## What is needed
For the records below, report how many lines include "Gästezimmer", with no accompanying text.
++++++++++++++++++++
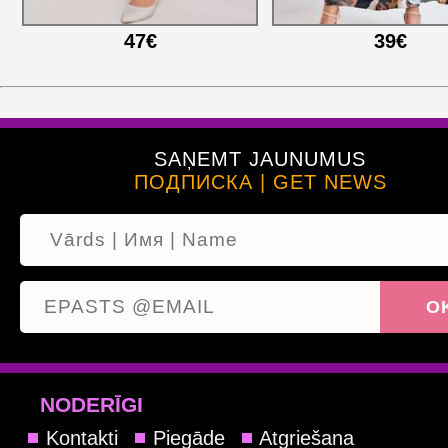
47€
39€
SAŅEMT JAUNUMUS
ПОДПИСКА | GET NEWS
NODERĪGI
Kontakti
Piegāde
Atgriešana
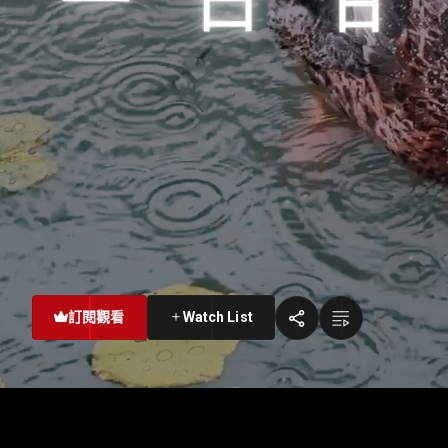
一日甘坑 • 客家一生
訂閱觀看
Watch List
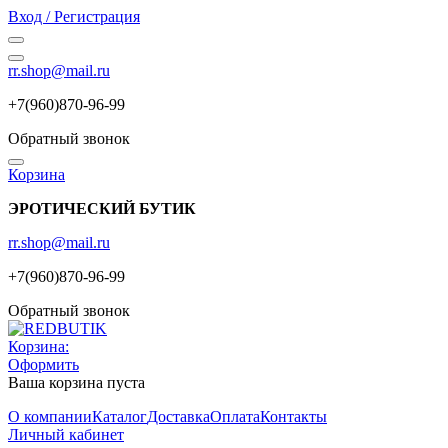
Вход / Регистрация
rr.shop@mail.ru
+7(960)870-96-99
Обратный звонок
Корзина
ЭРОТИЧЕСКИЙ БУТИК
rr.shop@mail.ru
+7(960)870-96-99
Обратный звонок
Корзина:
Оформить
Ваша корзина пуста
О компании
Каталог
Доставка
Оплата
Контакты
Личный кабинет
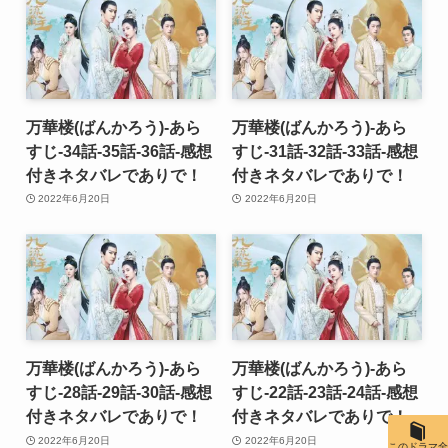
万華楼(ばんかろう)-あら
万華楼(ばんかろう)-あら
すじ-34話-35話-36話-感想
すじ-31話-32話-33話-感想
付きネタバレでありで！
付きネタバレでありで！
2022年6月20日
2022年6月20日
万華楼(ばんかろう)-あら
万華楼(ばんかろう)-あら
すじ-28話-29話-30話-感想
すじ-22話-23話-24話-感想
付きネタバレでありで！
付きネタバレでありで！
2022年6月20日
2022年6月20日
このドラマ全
++++++++++++++++++++
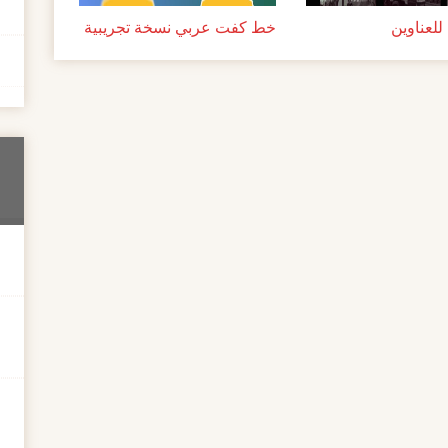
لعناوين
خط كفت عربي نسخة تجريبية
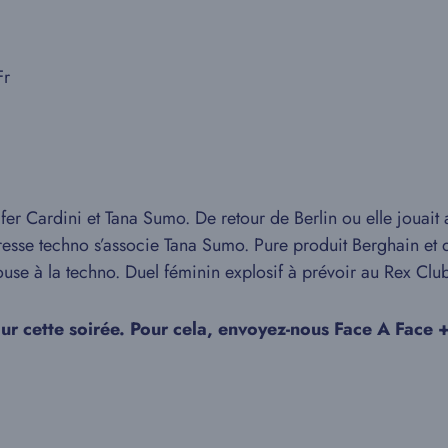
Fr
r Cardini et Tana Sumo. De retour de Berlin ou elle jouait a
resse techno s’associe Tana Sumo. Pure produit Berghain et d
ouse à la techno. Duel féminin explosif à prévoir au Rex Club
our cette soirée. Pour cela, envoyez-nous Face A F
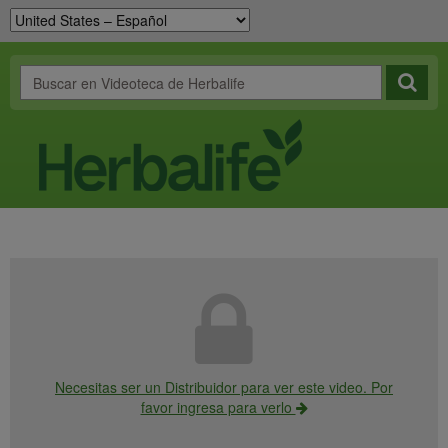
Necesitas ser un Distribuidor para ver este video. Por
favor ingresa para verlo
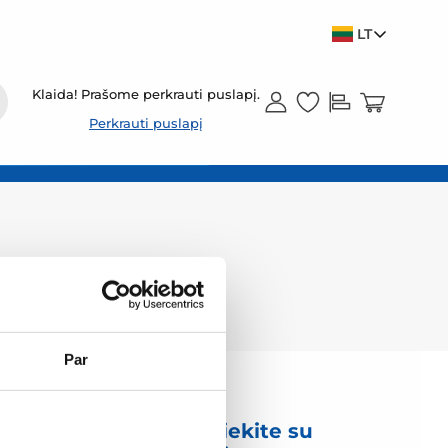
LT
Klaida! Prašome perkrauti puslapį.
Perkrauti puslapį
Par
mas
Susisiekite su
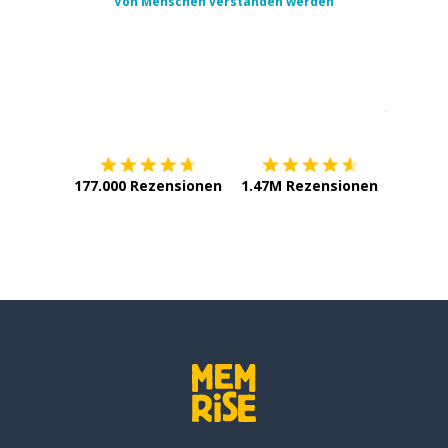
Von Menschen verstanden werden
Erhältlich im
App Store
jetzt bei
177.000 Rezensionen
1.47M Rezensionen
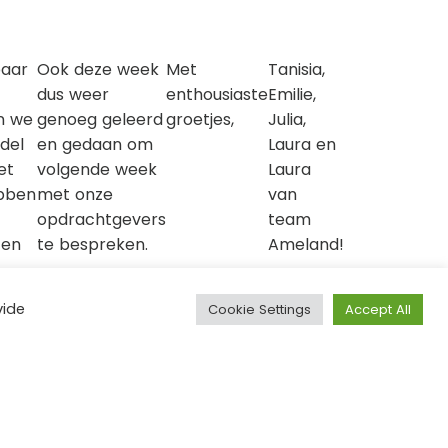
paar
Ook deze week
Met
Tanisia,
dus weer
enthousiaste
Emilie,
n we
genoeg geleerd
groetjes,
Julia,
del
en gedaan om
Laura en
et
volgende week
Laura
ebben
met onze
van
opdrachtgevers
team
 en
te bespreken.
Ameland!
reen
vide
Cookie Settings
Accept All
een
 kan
++++++++++++++++++++
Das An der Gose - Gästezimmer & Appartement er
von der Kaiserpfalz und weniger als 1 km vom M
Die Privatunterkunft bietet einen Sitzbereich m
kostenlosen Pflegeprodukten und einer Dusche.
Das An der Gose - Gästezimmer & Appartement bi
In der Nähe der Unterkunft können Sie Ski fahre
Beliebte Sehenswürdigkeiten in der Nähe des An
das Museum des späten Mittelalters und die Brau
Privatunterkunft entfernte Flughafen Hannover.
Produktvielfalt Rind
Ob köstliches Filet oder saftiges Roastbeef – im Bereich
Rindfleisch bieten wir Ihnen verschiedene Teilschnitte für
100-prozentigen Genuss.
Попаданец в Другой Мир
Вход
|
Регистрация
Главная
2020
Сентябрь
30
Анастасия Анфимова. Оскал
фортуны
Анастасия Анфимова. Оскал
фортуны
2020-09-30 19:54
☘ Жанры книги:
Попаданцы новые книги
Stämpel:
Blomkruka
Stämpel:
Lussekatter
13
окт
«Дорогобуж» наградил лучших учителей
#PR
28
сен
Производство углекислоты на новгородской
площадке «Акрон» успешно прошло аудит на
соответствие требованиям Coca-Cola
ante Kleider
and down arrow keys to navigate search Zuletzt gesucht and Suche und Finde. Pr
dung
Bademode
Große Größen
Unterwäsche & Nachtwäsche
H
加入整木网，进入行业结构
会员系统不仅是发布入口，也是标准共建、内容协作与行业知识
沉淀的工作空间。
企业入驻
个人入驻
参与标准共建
++++++++++++++++++++
## Completed exercise
2